Data to process below:
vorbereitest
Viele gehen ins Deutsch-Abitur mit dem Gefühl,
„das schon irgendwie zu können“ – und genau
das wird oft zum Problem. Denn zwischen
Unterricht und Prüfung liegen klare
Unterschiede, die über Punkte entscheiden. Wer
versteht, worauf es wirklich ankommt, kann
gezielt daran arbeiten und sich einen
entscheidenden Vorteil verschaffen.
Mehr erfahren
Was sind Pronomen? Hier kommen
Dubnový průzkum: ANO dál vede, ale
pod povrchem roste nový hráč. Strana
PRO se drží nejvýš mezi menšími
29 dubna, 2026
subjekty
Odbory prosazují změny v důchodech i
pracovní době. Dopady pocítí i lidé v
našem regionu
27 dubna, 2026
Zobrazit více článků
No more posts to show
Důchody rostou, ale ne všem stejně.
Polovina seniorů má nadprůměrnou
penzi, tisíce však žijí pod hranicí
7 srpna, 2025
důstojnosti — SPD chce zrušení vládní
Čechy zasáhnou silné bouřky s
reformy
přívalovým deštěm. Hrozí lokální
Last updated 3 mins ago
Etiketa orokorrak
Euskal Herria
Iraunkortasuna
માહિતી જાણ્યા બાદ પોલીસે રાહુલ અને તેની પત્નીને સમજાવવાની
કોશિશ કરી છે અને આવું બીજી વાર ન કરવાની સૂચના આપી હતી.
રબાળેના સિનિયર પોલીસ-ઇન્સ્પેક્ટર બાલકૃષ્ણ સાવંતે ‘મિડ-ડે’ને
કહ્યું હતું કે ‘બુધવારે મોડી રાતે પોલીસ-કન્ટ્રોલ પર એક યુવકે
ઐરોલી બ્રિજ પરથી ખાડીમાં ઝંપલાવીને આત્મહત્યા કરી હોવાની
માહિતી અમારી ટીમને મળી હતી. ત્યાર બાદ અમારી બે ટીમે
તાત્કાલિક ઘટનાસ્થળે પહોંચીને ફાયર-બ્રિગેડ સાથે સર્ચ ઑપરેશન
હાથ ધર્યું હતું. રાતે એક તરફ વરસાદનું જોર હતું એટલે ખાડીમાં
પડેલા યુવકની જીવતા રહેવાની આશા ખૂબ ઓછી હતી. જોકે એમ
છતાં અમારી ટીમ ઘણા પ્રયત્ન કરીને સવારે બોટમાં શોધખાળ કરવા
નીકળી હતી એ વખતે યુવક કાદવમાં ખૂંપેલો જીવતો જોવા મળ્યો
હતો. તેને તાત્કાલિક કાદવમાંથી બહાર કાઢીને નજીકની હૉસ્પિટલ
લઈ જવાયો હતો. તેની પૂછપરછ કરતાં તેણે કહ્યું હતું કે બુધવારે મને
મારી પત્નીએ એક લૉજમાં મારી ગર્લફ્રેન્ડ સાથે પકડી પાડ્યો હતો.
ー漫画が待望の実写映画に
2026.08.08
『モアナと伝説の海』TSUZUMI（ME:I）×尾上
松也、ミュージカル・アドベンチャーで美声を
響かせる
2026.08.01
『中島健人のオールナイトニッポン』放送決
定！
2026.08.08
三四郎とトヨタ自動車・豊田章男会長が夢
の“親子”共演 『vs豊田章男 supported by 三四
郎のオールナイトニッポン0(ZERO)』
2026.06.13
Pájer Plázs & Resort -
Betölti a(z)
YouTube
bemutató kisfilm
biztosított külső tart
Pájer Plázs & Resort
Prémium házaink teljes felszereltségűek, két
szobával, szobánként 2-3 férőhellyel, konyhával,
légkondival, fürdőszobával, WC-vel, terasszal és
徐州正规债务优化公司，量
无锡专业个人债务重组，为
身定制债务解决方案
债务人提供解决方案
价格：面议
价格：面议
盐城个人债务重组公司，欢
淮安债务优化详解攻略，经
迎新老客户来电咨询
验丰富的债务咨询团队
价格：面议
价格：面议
End of Data to process.
* **Try it**: Exactly as it appears above, retype the material in full.

* **Solution to the problem**:
vorbereitest
Viele gehen ins Deutsch-Abitur mit dem Gefühl,
„das schon irgendwie zu können“ – und genau
das wird oft zum Problem. Denn zwischen
Unterricht und Prüfung liegen klare
Unterschiede, die über Punkte entscheiden. Wer
versteht, worauf es wirklich ankommt, kann
gezielt daran arbeiten und sich einen
entscheidenden Vorteil verschaffen.
Mehr erfahren
Was sind Pronomen? Hier kommen
Dubnový průzkum: ANO dál vede, ale
pod povrchem roste nový hráč. Strana
PRO se drží nejvýš mezi menšími
29 dubna, 2026
subjekty
Odbory prosazují změny v důchodech i
pracovní době. Dopady pocítí i lidé v
našem regionu
27 dubna, 2026
Zobrazit více článků
No more posts to show
Důchody rostou, ale ne všem stejně.
Polovina seniorů má nadprůměrnou
penzi, tisíce však žijí pod hranicí
7 srpna, 2025
důstojnosti — SPD chce zrušení vládní
Čechy zasáhnou silné bouřky s
reformy
přívalovým deštěm. Hrozí lokální
Last updated 3 mins ago
Etiketa orokorrak
Euskal Herria
Iraunkortasuna
માહિતી જાણ્યા બાદ પોલીસે રાહુલ અને તેની પત્નીને સમજાવવાની
કોશિશ કરી છે અને આવું બીજી વાર ન કરવાની સૂચના આપી હતી.
રબાળેના સિનિયર પોલીસ-ઇન્સ્પેક્ટર બાલકૃષ્ણ સાવંતે ‘મિડ-ડે’ને
કહ્યું હતું કે ‘બુધવારે મોડી રાતે પોલીસ-કન્ટ્રોલ પર એક યુવકે
ઐરોલી બ્રિજ પરથી ખાડીમાં ઝંપલાવીને આત્મહત્યા કરી હોવાની
માહિતી અમારી ટીમને મળી હતી. ત્યાર બાદ અમારી બે ટીમે
તાત્કાલિક ઘટનાસ્થળે પહોંચીને ફાયર-બ્રિગેડ સાથે સર્ચ ઑપરેશન
હાથ ધર્યું હતું. રાતે એક તરફ વરસાદનું જોર હતું એટલે ખાડીમાં
પડેલા યુવકની જીવતા રહેવાની આશા ખૂબ ઓછી હતી. જોકે એમ
છતાં અમારી ટીમ ઘણા પ્રયત્ન કરીને સવારે બોટમાં શોધખાળ કરવા
નીકળી હતી એ વખતે યુવક કાદવમાં ખૂંપેલો જીવતો જોવા મળ્યો
હતો. તેને તાત્કાલિક કાદવમાંથી બહાર કાઢીને નજીકની હૉસ્પિટલ
લઈ જવાયો હતો. તેની પૂછપરછ કરતાં તેણે કહ્યું હતું કે બુધવારે મને
મારી પત્નીએ એક લૉજમાં મારી ગર્લફ્રેન્ડ સાથે પકડી પાડ્યો હતો.
ー漫画が待望の実写映画に
2026.08.08
『モアナと伝説の海』TSUZUMI（ME:I）×尾上
松也、ミュージカル・アドベンチャーで美声を
響かせる
2026.08.01
『中島健人のオールナイトニッポン』放送決
定！
2026.08.08
三四郎とトヨタ自動車・豊田章男会長が夢
の“親子”共演 『vs豊田章男 supported by 三四
郎のオールナイトニッポン0(ZERO)』
2026.06.13
Pájer Plázs & Resort -
Betölti a(z)
YouTube
bemutató kisfilm
biztosított külső tart
Pájer Plázs & Resort
Prémium házaink teljes felszereltségűek, két
szobával, szobánként 2-3 férőhellyel, konyhával,
légkondival, fürdőszobával, WC-vel, terasszal és
徐州正规债务优化公司，量
无锡专业个人债务重组，为
身定制债务解决方案
债务人提供解决方案
价格：面议
价格：面议
盐城个人债务重组公司，欢
淮安债务优化详解攻略，经
迎新老客户来电咨询
验丰富的债务咨询团队
价格：面议
价格：面议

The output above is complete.